@mikosoft/httpclient-pptr
v3.0.1
Published
The HTTP client, powered by Puppeteer and the Chrome/Chromium browser, excels at accessing dynamic web pages.
Downloads
17
Maintainers
Readme
@mikosoft/httpclient-pptr
The HTTP client, utilizing Puppeteer and the Chrome/Chromium browser, is highly effective for accessing dynamic web pages.
Features
- no dependencies
- Dynamic Page Rendering: This HTTP client can fully render and interact with dynamic web pages. It supports JavaScript execution, AJAX requests, and handles content generated dynamically through client-side scripting.

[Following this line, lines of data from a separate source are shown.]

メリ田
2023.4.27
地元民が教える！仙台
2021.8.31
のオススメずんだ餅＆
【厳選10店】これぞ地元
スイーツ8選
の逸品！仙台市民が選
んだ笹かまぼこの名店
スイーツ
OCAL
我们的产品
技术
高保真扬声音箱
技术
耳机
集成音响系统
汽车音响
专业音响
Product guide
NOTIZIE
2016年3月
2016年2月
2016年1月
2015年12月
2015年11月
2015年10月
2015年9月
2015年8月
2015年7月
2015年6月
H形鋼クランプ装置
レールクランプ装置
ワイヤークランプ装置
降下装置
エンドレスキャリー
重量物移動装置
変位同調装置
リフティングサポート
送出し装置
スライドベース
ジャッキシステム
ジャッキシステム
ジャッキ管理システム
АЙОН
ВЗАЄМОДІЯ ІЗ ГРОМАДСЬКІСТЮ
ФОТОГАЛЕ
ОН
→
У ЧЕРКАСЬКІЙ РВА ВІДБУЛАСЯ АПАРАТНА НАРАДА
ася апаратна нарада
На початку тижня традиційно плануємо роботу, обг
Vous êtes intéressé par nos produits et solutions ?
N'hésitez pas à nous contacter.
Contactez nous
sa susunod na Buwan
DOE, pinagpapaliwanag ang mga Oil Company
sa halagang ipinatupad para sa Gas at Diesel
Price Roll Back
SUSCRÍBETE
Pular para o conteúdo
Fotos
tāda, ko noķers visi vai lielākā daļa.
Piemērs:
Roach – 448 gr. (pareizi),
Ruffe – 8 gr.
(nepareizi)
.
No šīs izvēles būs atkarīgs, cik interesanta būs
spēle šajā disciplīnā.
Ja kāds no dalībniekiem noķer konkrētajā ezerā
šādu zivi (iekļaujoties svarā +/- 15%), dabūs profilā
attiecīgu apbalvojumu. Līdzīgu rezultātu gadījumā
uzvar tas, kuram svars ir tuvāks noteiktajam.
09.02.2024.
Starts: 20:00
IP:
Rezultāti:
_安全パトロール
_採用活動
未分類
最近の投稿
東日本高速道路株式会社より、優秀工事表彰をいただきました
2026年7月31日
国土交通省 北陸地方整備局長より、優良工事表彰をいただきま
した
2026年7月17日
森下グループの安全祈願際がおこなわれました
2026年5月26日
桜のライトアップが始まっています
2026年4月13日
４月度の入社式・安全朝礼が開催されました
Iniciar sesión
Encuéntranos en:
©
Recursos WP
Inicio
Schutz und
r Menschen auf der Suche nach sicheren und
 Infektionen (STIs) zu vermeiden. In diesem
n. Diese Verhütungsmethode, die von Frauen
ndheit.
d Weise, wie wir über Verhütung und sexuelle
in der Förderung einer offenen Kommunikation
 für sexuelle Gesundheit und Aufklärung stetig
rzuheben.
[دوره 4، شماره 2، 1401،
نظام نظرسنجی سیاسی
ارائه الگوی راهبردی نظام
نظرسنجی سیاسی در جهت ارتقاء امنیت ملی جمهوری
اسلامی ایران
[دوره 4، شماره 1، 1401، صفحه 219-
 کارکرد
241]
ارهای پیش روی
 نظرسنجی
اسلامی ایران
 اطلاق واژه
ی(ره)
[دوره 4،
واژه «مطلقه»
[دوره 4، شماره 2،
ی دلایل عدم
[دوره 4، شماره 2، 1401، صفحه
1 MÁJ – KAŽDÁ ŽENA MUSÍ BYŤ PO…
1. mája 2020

- Headless Browsing: It can run in a headless mode, which means it operates without a visible browser window. This feature is especially useful for automated tasks, web scraping, or testing where a graphical interface is not required.
Installation
$ npm install --save @mikosoft/httpclient-pptr
Options
Options is the object which is used as constructor parameter. The object properties are:
- puppeteerLaunchOptions :object - https://pptr.dev/api/puppeteer.puppeteerlaunchoptions
- device :string|object - device name of KnownDevices or custom object {name, userAgent, viewport}
- cookies :object[] - array of cookies [{name, value, domain, path, expires, httpOnly, secure}, ...]
- storage :{local:object, session:object} - localStorage and sessionStorage {local: {key1: val1, key2: val2, ...}, session: {key1: val1, key2: val2, ...}}
- evaluateOnNewDocument_callback :Function - a callback function that will be executed in page.evaluateOnNewDocument(this.opts.evaluateOnNewDocument_callback)
- extraRequestHeaders :object - additional request headers
- blockResources :string[] - resuources to block during the request, for example: ['image', 'stylesheet', 'font', 'script']
- gotoOpts :object goto options used in page.goto(url, opts) - {referer:string, timeout:number, waitUntil:'load'|'domcontentloaded'|'networkidle0'|'networkidle2'}
- closeBrowser :boolean - close the browser either after the response is received or if an error occurs during page.goto(url)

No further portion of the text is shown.